Note: The TypeScript disposition triage (used by the operations pipeline) still uses “latest row wins” dedup, which can keep an incomplete retake over a completed original. This is being addressed in issue #687 (TS → Python migration). The Python analysis pipeline already applies the correct logic.
Prolific Accepted Must Match Prolific UI
The “Prolific Accepted” sample count must match the Prolific platform’s “Approved” tab exactly. This is validated by cross-referencing the Prolific API submission statuses with the Qualtrics export. Any discrepancy indicates a pipeline bug, not a data issue.
The Prolific API is queried with limit=1000 per page to ensure all submissions are fetched.

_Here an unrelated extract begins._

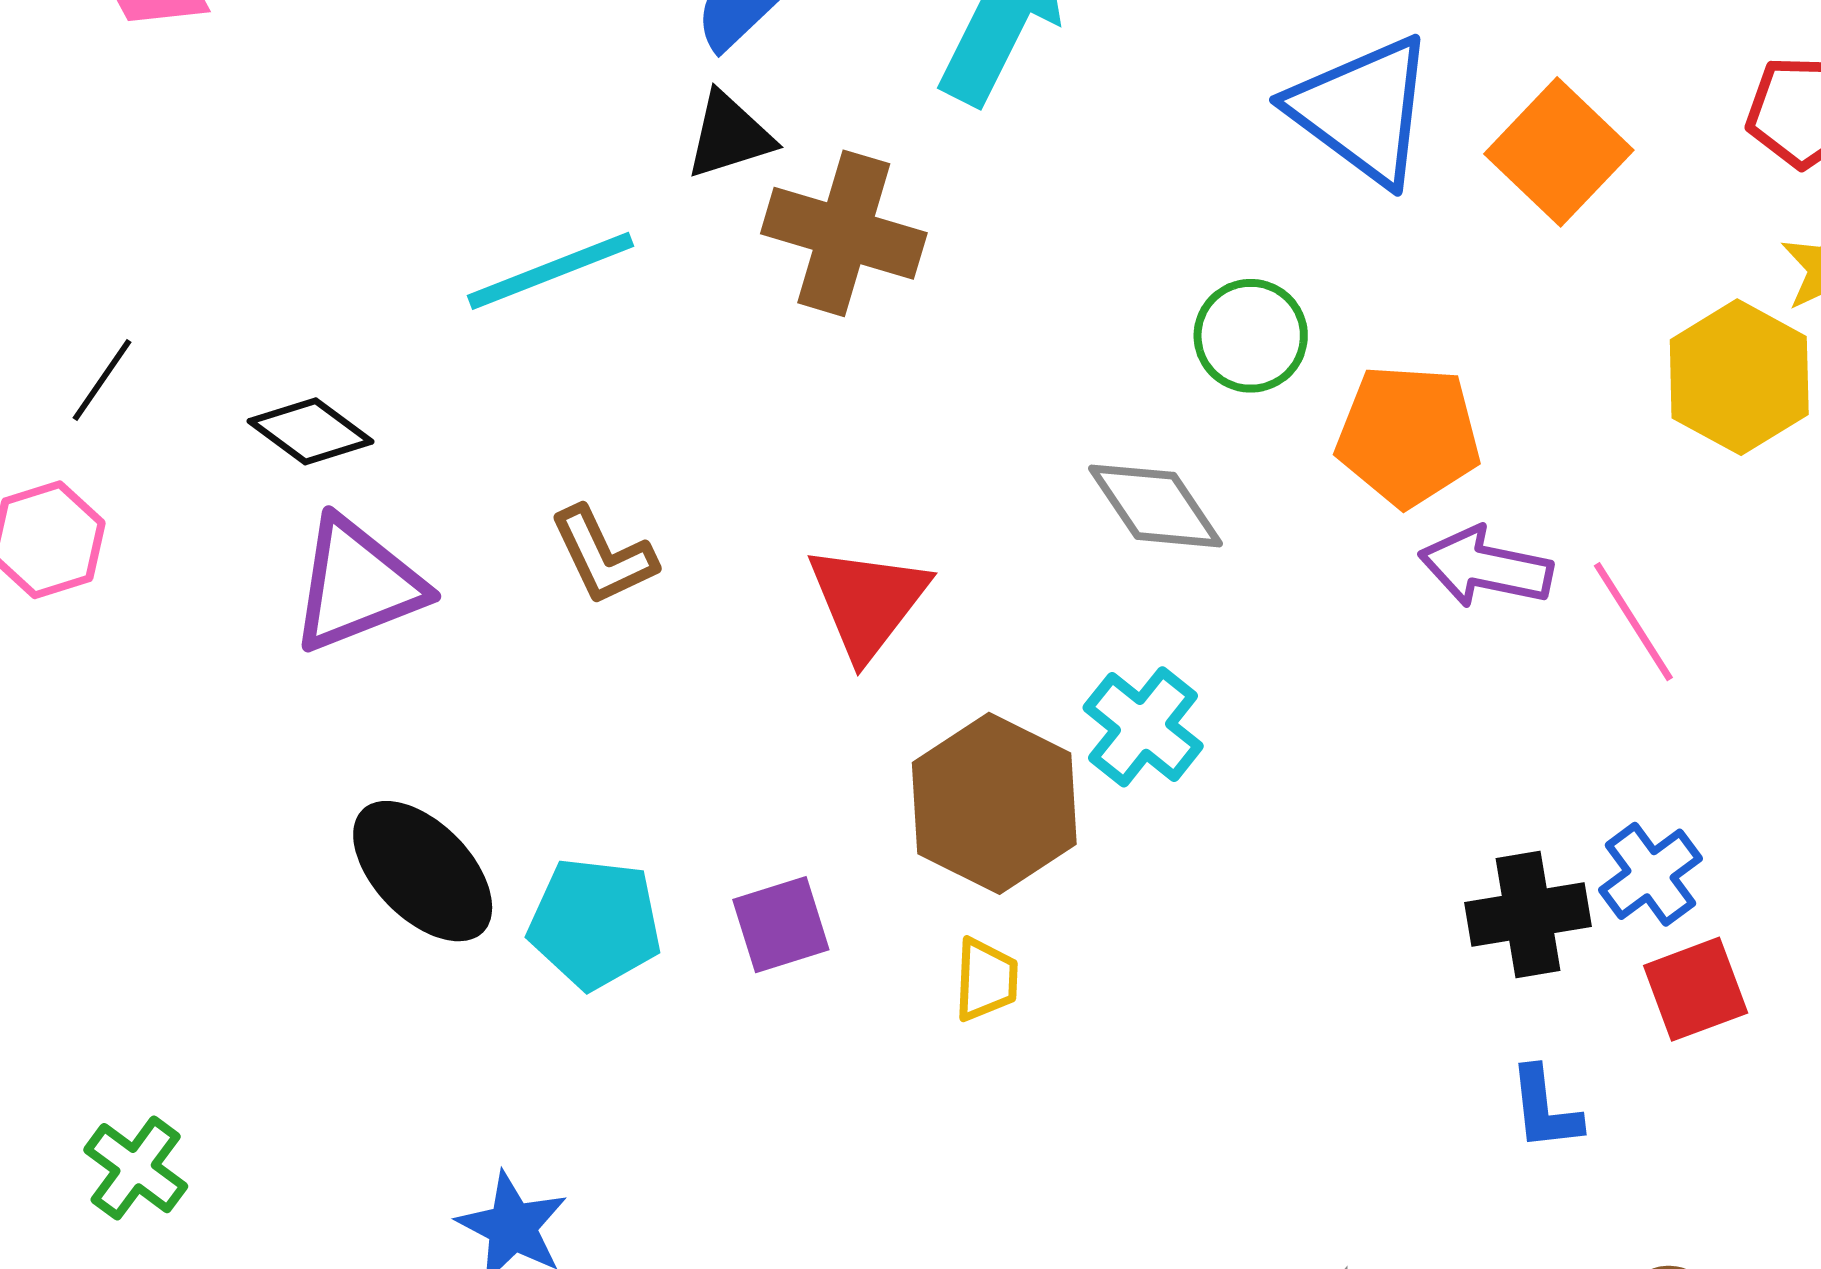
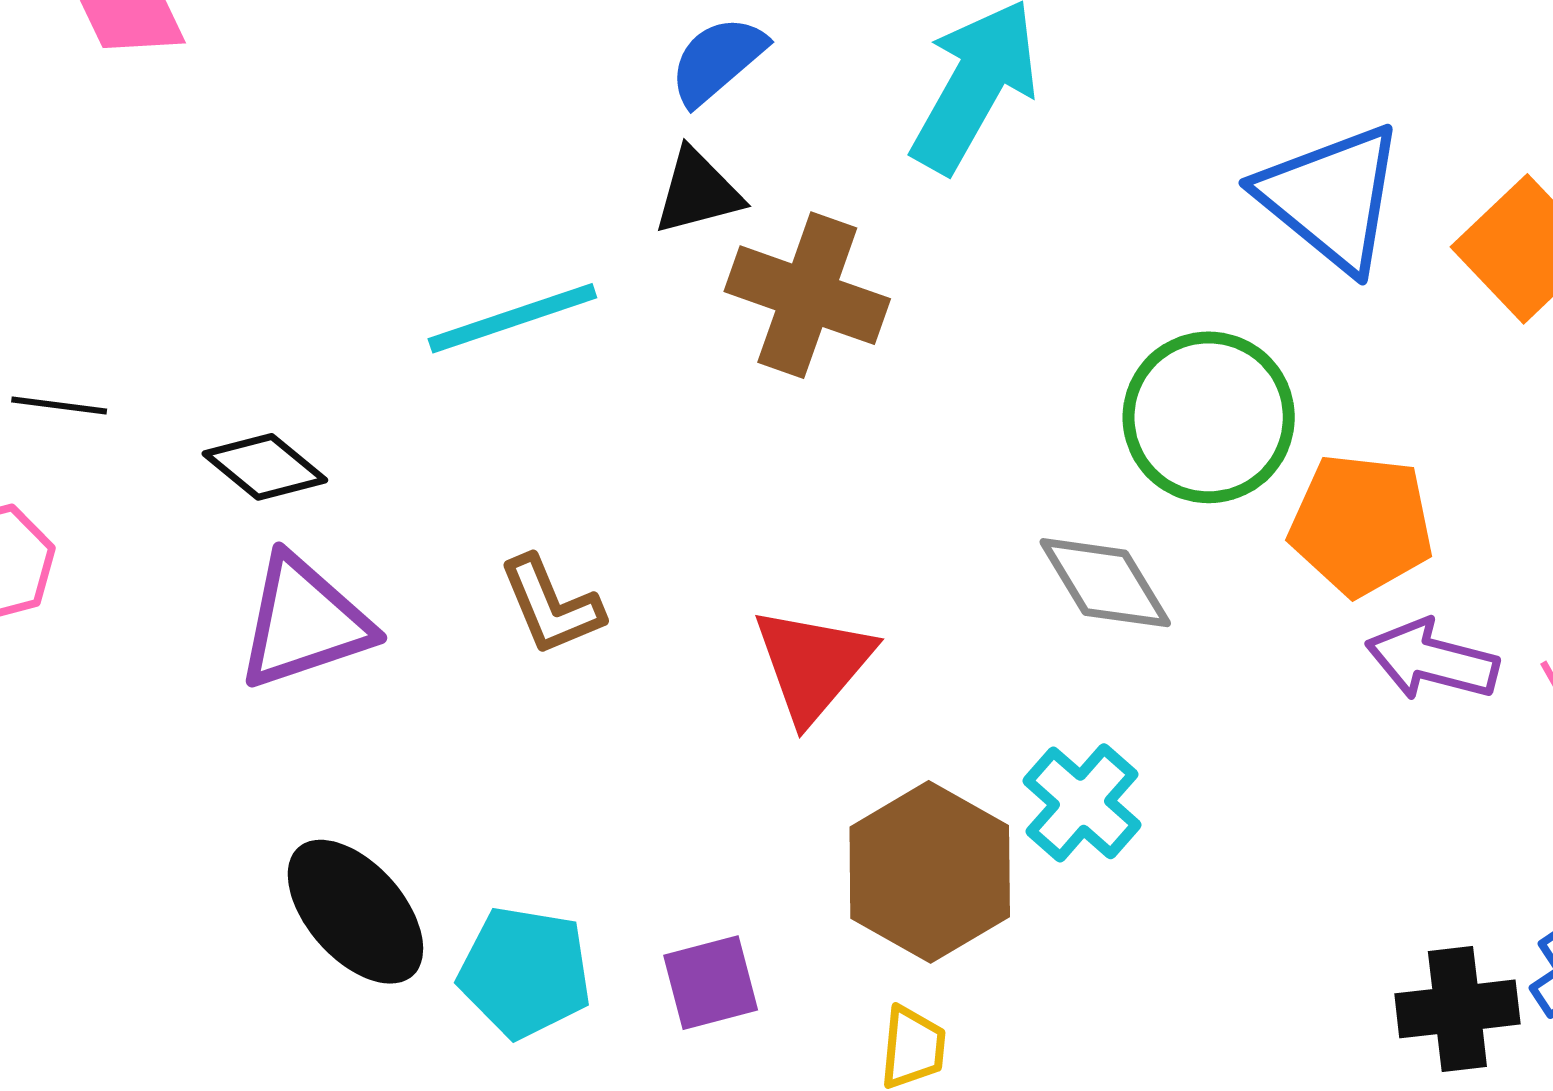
green circle: (1251, 336) -> (1209, 417), size x1.5
black line: (102, 380) -> (59, 405), turned 60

The enrichment step matches Prolific participant IDs to Qualtrics PROLIFIC_PID embedded data fields.
IRI Pass Rate Denominator
IRI (attention check) pass rates are computed using finished responses only as the denominator, not all responses. Incomplete responses cannot have valid IRI answers, so including them would artificially deflate pass rates.
Partial Straightlining Detection
Beyond Qualtrics’ built-in straightlining count, the pipeline computes within-person standard deviation per question block. If a respondent selected nearly identical answers for all items in a block (SD < 0.5), the response is flagged. The threshold follows Meade & Craig (2012), Psychological Methods, 17(3), 437-455.

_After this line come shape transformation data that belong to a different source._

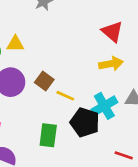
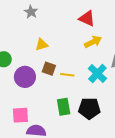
yellow triangle: (15, 44) -> (42, 45), moved
black pentagon: (85, 122) -> (89, 108), moved

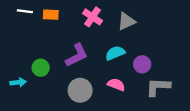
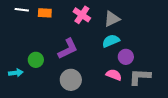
cyan semicircle: (115, 53) -> (111, 41), moved
pink semicircle: (116, 85) -> (114, 75), moved

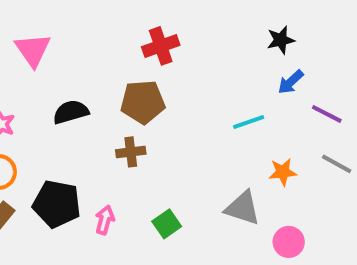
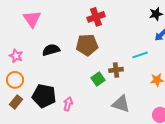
brown cross: (131, 152) -> (116, 70), moved
gray triangle: (243, 208) -> (121, 104), moved
green square: (167, 224) -> (98, 79), moved

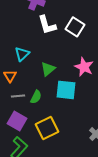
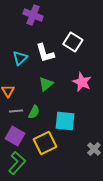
white L-shape: (47, 25) -> (45, 53), moved
cyan triangle: (22, 54) -> (20, 58), moved
cyan square: (66, 90) -> (65, 121), moved

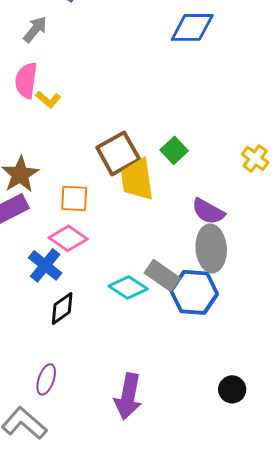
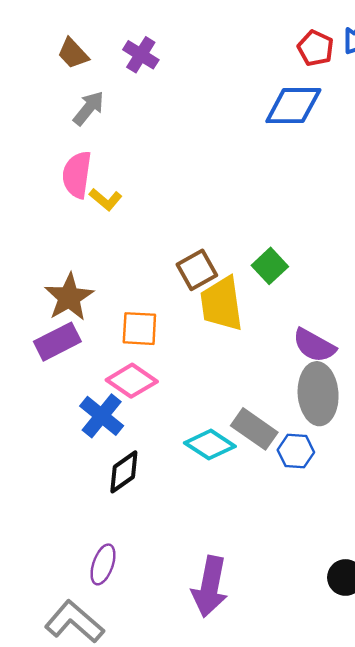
brown square: (118, 153) -> (197, 270), size x0.7
blue hexagon: (194, 292) -> (296, 451), size x0.6

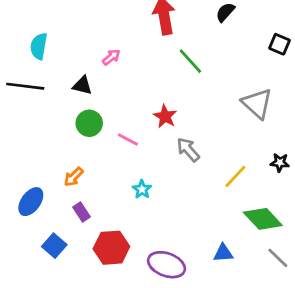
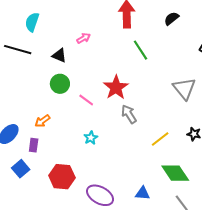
red star: (165, 116) -> (116, 87), size x1.4
purple rectangle: (82, 212) -> (34, 145), moved, turned 32

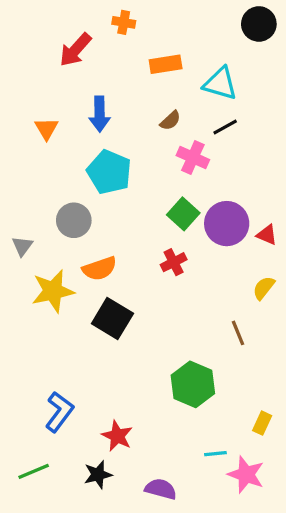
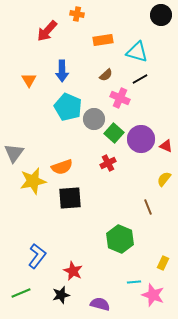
gray circle: (74, 220) -> (94, 119), moved
gray triangle: (22, 246) -> (14, 153), size x1.5
black square: (112, 318) -> (70, 198), turned -35

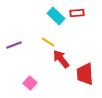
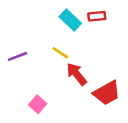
red trapezoid: (85, 74) -> (107, 93), turned -115

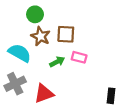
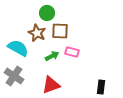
green circle: (35, 14) -> (47, 13), moved
gray cross: (15, 84) -> (14, 76), turned -30
red triangle: (44, 94) -> (51, 85), moved

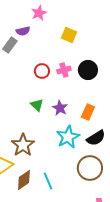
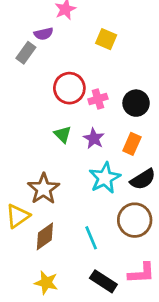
pink cross: (64, 70) -> (98, 99), moved
black circle: (88, 70) -> (136, 103), moved
red circle: (42, 71) -> (69, 88), size x1.5
cyan line: (48, 181) -> (91, 238), moved

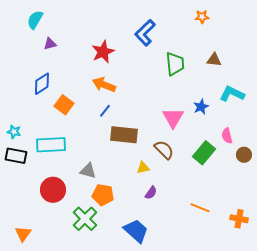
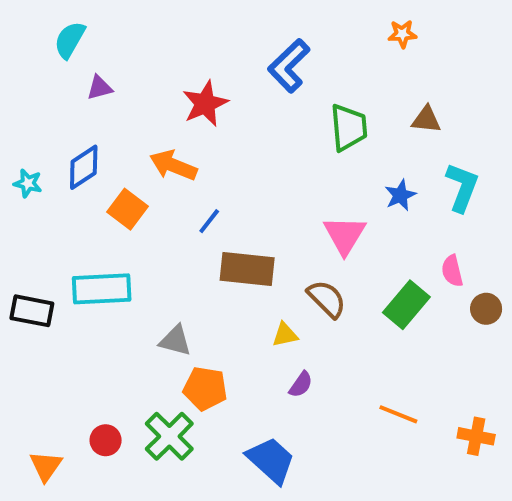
orange arrow: (104, 85) -> (173, 165), moved
cyan L-shape: (232, 94) -> (462, 187), turned 85
blue star: (201, 107) -> (400, 195), moved
cyan star: (14, 132) -> (28, 183), moved
red circle: (53, 190) -> (106, 440), moved, size x0.6

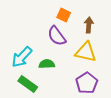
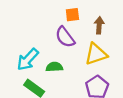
orange square: (64, 15) -> (72, 15), turned -32
yellow triangle: (86, 52) -> (96, 54), turned -30

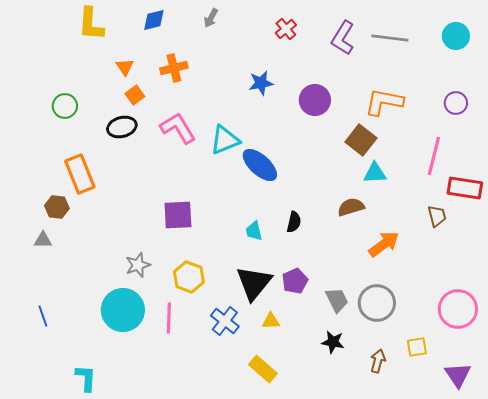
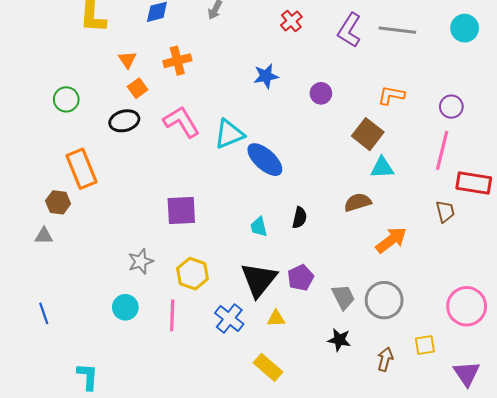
purple circle: (315, 100) -> (321, 93), size x0.7
orange L-shape: (384, 102) -> (391, 95), size x0.7
purple circle: (456, 103) -> (451, 107), moved
cyan circle: (123, 310) -> (125, 307), size x0.6

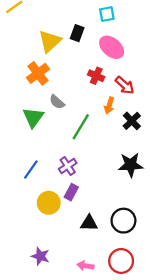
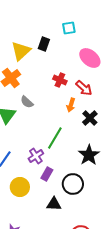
pink ellipse: (112, 47) -> (90, 58), moved
green line: (81, 127) -> (55, 138), moved
black star: (131, 165) -> (89, 155), turned -30
purple rectangle: (71, 192) -> (47, 174), moved
black circle: (123, 221) -> (73, 184), moved

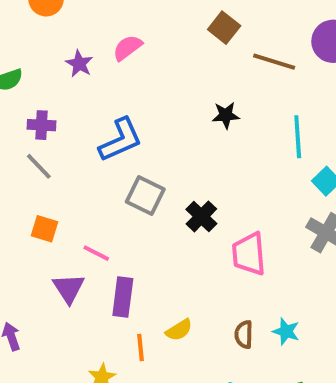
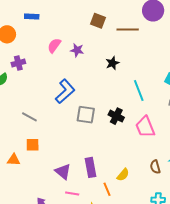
purple star: (79, 64) -> (77, 50), moved
purple cross: (41, 125) -> (18, 63), moved
cyan line: (298, 137) -> (139, 90), moved
orange square: (45, 229) -> (33, 145), moved
pink line: (96, 253) -> (72, 193), moved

The minimum response threshold for evaluation is ceil(block_count / 2) items answered, matching the TypeScript disposition pipeline exactly.
Qualtrics Export Format
Qualtrics CSV exports include 3 header rows: column names (row 0), question text (row 1), and import IDs (row 2). Data starts at row 3. The pipeline handles UTF-8 BOM markers (common in Qualtrics exports), embedded newlines in quoted feedback fields, and both label mode (“TRUE”/“FALSE”) and numeric mode (“1”/“0”) for the Finished column.
Don’t Know Responses (Readiness & Maturity)
The Readiness and Maturity constructs allow “Don’t Know” as a response option. These are treated as missing data (excluded from person-level means), not mapped to a numeric value. This prevents artificial deflation of construct scores. The Barriers construct does not include a Don’t Know option.
Reproducibility
All analysis code is open source and can be run independently against the public dataset. The sensitivity analysis shown above is generated automatically by the daily analysis pipeline and committed to the repository as JSON data.